While the NFL earlier this week approved a further expansion of the Designated to Return numbers for Injured Reserve, expanding the number of players who could be brought back from two to three, there was another proposal pertaining to the rule that did not pass through the owners meeting.
It did not fail a vote, either, though. It was tabled, to be revisited later. The proposal was that a player would not have to be included on the initial 53-man roster in order to be eligible for the return designation. And it’s one that I very much hope the league quickly reconsiders and puts into place in time for the start of the 2020 season.
As I wrote about earlier this offseason, it is a rule that comes about surprisingly frequently. In most years since the return designation has existed, the Steelers have had a player that they needed to place on injured reserve prior to Week One, which meant that they had to release a player who would have otherwise been on the roster in order to keep the injured player on the 53 so that he could be moved to injured reserve.
It’s really an arbitrary bookkeeping issue and I frankly can’t understand why there would even be debate about doing away with it. if a player tears his MCL in the preseason, as David DeCastro did in his rookie season in 2012, then he’s obviously going to be put on injured reserve, with the chance that he’ll be able to return, which is exactly what happened.
That was the first year that players were eligible to be designated for return. The Steelers waived cornerback DeMarcus Van Dyke that year and then re-signed him once DeCastro was moved to injured reserve. There have only been two seasons, in 2014 and in 2019, in which the Steelers didn’t have to place somebody on injured reserve prior to the start of the year.
Or, more accurately, that they should have been able to place on injured reserve prior to the start of the year with the idea of having him return later in the year.

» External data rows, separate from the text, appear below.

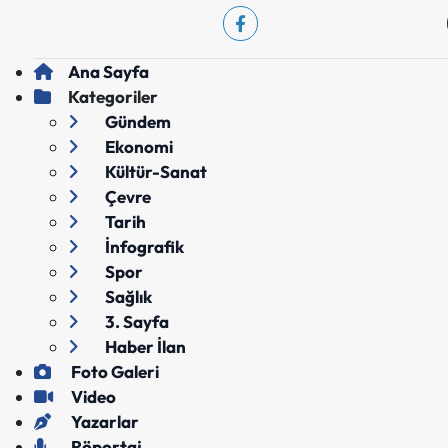
Ana Sayfa
Kategoriler
Gündem
Ekonomi
Kültür-Sanat
Çevre
Tarih
İnfografik
Spor
Sağlık
3. Sayfa
Haber İlan
Foto Galeri
Video
Yazarlar
Röportaj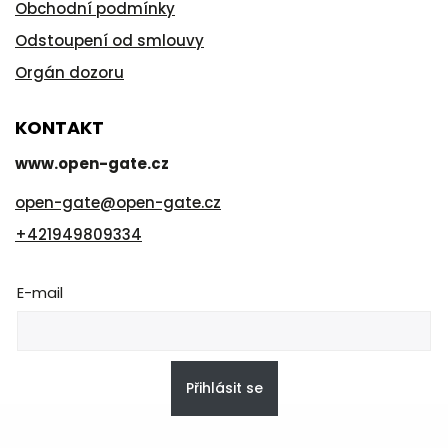
Obchodní podmínky
Odstoupení od smlouvy
Orgán dozoru
KONTAKT
www.open-gate.cz
open-gate
@
open-gate.cz
+421949809334
E-mail
Přihlásit se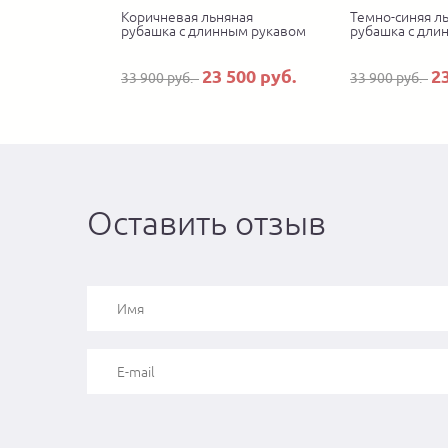
Коричневая льняная
Темно-синяя л
рубашка с длинным рукавом
рубашка с дли
23 500 руб.
2
33 900 руб.
33 900 руб.
Оставить отзыв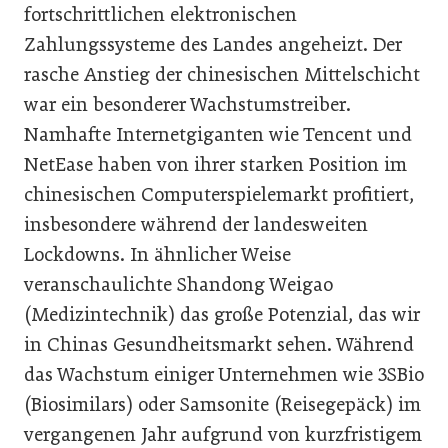
fortschrittlichen elektronischen
Zahlungssysteme des Landes angeheizt. Der
rasche Anstieg der chinesischen Mittelschicht
war ein besonderer Wachstumstreiber.
Namhafte Internetgiganten wie Tencent und
NetEase haben von ihrer starken Position im
chinesischen Computerspielemarkt profitiert,
insbesondere während der landesweiten
Lockdowns. In ähnlicher Weise
veranschaulichte Shandong Weigao
(Medizintechnik) das große Potenzial, das wir
in Chinas Gesundheitsmarkt sehen. Während
das Wachstum einiger Unternehmen wie 3SBio
(Biosimilars) oder Samsonite (Reisegepäck) im
vergangenen Jahr aufgrund von kurzfristigem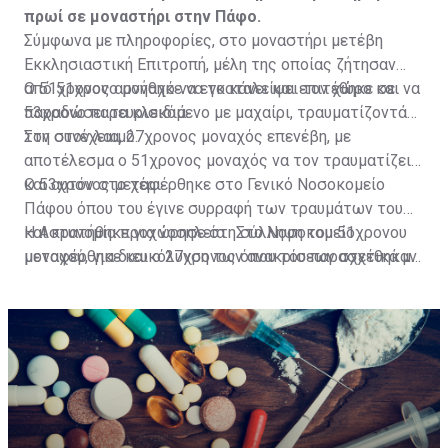
πρωί σε μοναστήρι στην Πάφο.
Σύμφωνα με πληροφορίες, στο μοναστήρι μετέβη
Εκκλησιαστική Επιτροπή, μέλη της οποίας ζήτησαν
από 51χρονο μοναχό να εγκαταλείψει τον χώρο και να
Ο 51χρονος αρνήθηκε να το κάνει και επιτέθηκε σε
παραδώσει τα κλειδιά.
53χρονο παρευρισκόμενο με μαχαίρι, τραυματίζοντάς
τον στον λαιμό.
Στη συνέχεια, 27χρονος μοναχός επενέβη, με
αποτέλεσμα ο 51χρονος μοναχός να τον τραυματίζει
και αυτόν στο χέρι.
Ο 53χρονος μεταφέρθηκε στο Γενικό Νοσοκομείο
Πάφου όπου του έγινε συρραφή των τραυμάτων του
και κρατήθηκε για νοσηλεία. Στο Νοσοκομείο
Η Αστυνομία προχώρησε στη σύλληψη του 51χρονου
μεταφέρθηκε και ο 27χρονος όπου του παρασχέθηκαν
μοναχού, για διευκόλυνση των ανακρίσεων σχετικά με
οι πρώτες βοήθειες και πήρε εξιτήριο.
διερευνώμενη υπόθεση απόπειρας φόνου, πράξεων
που σκοπεύουν στην πρόκληση βαριάς σωματικής
βλάβης, τραυματισμού, μαχαιροφορίας, καθώς επίσης
παράνομης κατοχής και μεταφοράς επιθετικού όπλου.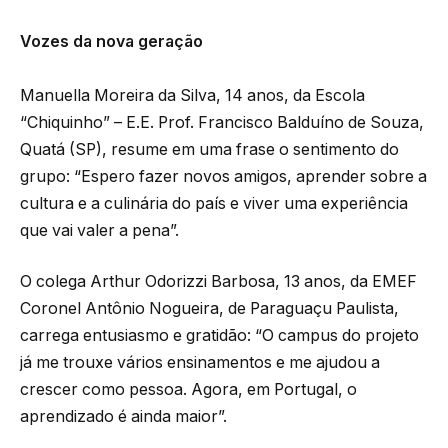
Vozes da nova geração
Manuella Moreira da Silva, 14 anos, da Escola
“Chiquinho” – E.E. Prof. Francisco Balduíno de Souza,
Quatá (SP), resume em uma frase o sentimento do
grupo: “Espero fazer novos amigos, aprender sobre a
cultura e a culinária do país e viver uma experiência
que vai valer a pena”.
O colega Arthur Odorizzi Barbosa, 13 anos, da EMEF
Coronel Antônio Nogueira, de Paraguaçu Paulista,
carrega entusiasmo e gratidão: “O campus do projeto
já me trouxe vários ensinamentos e me ajudou a
crescer como pessoa. Agora, em Portugal, o
aprendizado é ainda maior”.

But up until now, they haven’t been able to. So they have had to get creative in trying to identify the proper veteran that they could temporarily let go of and re-sign.
There is really no point behind this dance, and it would really be a shame if the league doesn’t finally decide to close this meaningless barrier. Any player placed on injured reserve, at any time, and without limitation, should be eligible to return from injured reserve after eight games if they are healthy enough to play.
That’s what the rule should be, nice and simple without unnecessary complications and roadblocks. Make it happen, owners. You’re behind the other leagues in this regard, and have been for a long time.